# What is expected
The entries below should be given again exactly, minus their pictures.

*** Opening of Working data ***

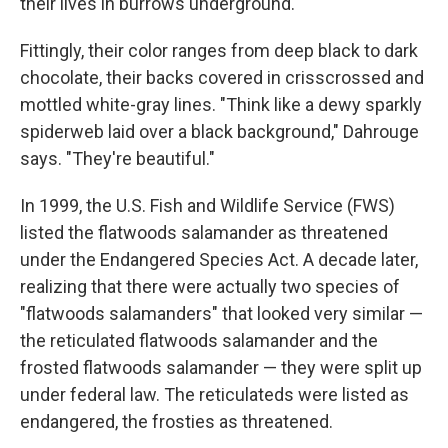
their lives in burrows underground.
Fittingly, their color ranges from deep black to dark
chocolate, their backs covered in crisscrossed and
mottled white-gray lines. "Think like a dewy sparkly
spiderweb laid over a black background," Dahrouge
says. "They're beautiful."
In 1999, the U.S. Fish and Wildlife Service (FWS)
listed the flatwoods salamander as threatened
under the Endangered Species Act. A decade later,
realizing that there were actually two species of
"flatwoods salamanders" that looked very similar —
the reticulated flatwoods salamander and the
frosted flatwoods salamander — they were split up
under federal law. The reticulateds were listed as
endangered, the frosties as threatened.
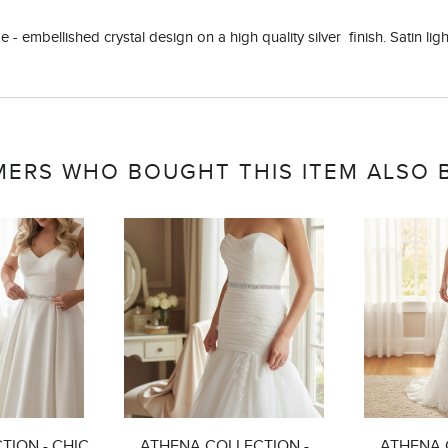
 - embellished crystal design on a high quality silver finish. Satin light
ERS WHO BOUGHT THIS ITEM ALSO
TION - CHIC
ATHENA COLLECTION -
ATHENA 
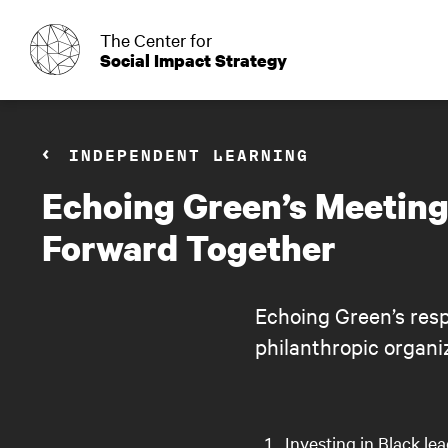
o
The Center for
Social Impact Strategy
INDEPENDENT LEARNING
Echoing Green’s Meeting
Forward Together
Echoing Green’s resp
philanthropic organi
Investing in Black le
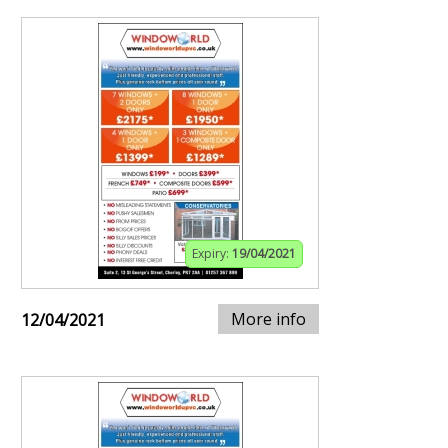
Expiry:
19/04/2021
More info
12/04/2021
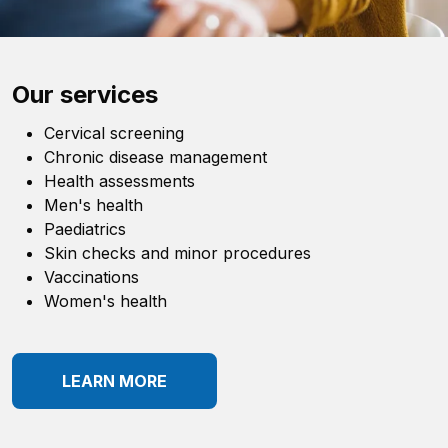
Our services
Cervical screening
Chronic disease management
Health assessments
Men's health
Paediatrics
Skin checks and minor procedures
Vaccinations
Women's health
LEARN MORE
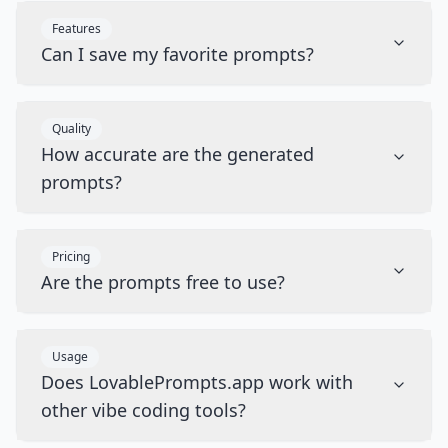
Features
Can I save my favorite prompts?
Quality
How accurate are the generated
prompts?
Pricing
Are the prompts free to use?
Usage
Does LovablePrompts.app work with
other vibe coding tools?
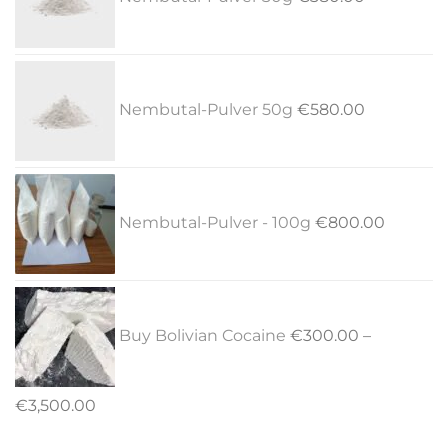
Nembutal-Pulver 50g
€
580.00
Nembutal-Pulver - 100g
€
800.00
Buy Bolivian Cocaine
€
300.00
–
Price
€
3,500.00
range:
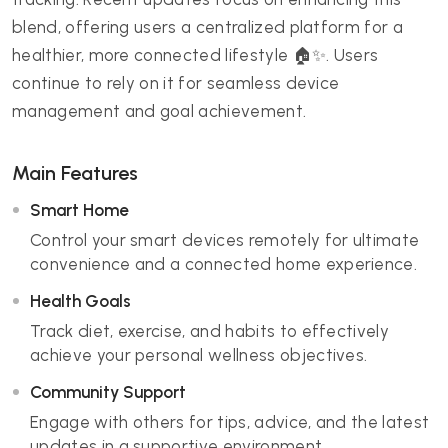
blend, offering users a centralized platform for a
healthier, more connected lifestyle 🏠✨. Users
continue to rely on it for seamless device
management and goal achievement.
Main Features
Smart Home
Control your smart devices remotely for ultimate
convenience and a connected home experience.
Health Goals
Track diet, exercise, and habits to effectively
achieve your personal wellness objectives.
Community Support
Engage with others for tips, advice, and the latest
updates in a supportive environment.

*** Close of Working data ***

# Final answer
their lives in burrows underground.
Fittingly, their color ranges from deep black to dark
chocolate, their backs covered in crisscrossed and
mottled white-gray lines. "Think like a dewy sparkly
spiderweb laid over a black background," Dahrouge
says. "They're beautiful."
In 1999, the U.S. Fish and Wildlife Service (FWS)
listed the flatwoods salamander as threatened
under the Endangered Species Act. A decade later,
realizing that there were actually two species of
"flatwoods salamanders" that looked very similar —
the reticulated flatwoods salamander and the
frosted flatwoods salamander — they were split up
under federal law. The reticulateds were listed as
endangered, the frosties as threatened.
 - embellished crystal design on a high quality silver finish. Satin light
ERS WHO BOUGHT THIS ITEM ALSO
TION - CHIC
ATHENA COLLECTION -
ATHENA 
o
The Center for
Social Impact Strategy
INDEPENDENT LEARNING
Echoing Green’s Meeting
Forward Together
Echoing Green’s resp
philanthropic organi
Investing in Black le
Expiry:
19/04/2021
More info
12/04/2021
Our services
Cervical screening
Chronic disease management
Health assessments
Men's health
Paediatrics
Skin checks and minor procedures
Vaccinations
Women's health
LEARN MORE
Features
Can I save my favorite prompts?
Quality
How accurate are the generated
prompts?
Pricing
Are the prompts free to use?
Usage
Does LovablePrompts.app work with
other vibe coding tools?
Nembutal-Pulver 50g
€
580.00
Nembutal-Pulver - 100g
€
800.00
Buy Bolivian Cocaine
€
300.00
–
Price
€
3,500.00
range:
blend, offering users a centralized platform for a
healthier, more connected lifestyle 🏠✨. Users
continue to rely on it for seamless device
management and goal achievement.
Main Features
Smart Home
Control your smart devices remotely for ultimate
convenience and a connected home experience.
Health Goals
Track diet, exercise, and habits to effectively
achieve your personal wellness objectives.
Community Support
Engage with others for tips, advice, and the latest
updates in a supportive environment.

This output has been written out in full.